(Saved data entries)
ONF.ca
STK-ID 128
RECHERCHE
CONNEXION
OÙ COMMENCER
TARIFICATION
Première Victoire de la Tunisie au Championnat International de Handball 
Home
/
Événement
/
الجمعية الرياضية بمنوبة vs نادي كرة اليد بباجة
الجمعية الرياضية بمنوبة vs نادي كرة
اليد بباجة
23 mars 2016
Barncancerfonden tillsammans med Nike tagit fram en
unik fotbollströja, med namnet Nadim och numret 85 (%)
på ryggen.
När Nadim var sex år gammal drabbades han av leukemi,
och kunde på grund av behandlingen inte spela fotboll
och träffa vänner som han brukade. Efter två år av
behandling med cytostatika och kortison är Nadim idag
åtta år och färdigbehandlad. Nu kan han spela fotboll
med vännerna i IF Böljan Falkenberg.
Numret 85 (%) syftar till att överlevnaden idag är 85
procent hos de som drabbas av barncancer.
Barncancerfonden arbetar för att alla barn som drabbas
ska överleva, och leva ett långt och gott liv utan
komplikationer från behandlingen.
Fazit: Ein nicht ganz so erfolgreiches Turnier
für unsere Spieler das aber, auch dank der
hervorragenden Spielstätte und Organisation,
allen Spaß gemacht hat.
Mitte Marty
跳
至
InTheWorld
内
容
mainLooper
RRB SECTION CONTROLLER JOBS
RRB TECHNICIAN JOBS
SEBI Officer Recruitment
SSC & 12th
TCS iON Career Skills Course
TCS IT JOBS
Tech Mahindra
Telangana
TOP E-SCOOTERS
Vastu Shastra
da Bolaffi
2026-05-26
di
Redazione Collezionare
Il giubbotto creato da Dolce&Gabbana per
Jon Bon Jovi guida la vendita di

#### TASK BRIEF:
If a line in the data holds the string "Nadim", copy that line.

#### REPLY:
unik fotbollströja, med namnet Nadim och numret 85 (%)
När Nadim var sex år gammal drabbades han av leukemi,
behandling med cytostatika och kortison är Nadim idag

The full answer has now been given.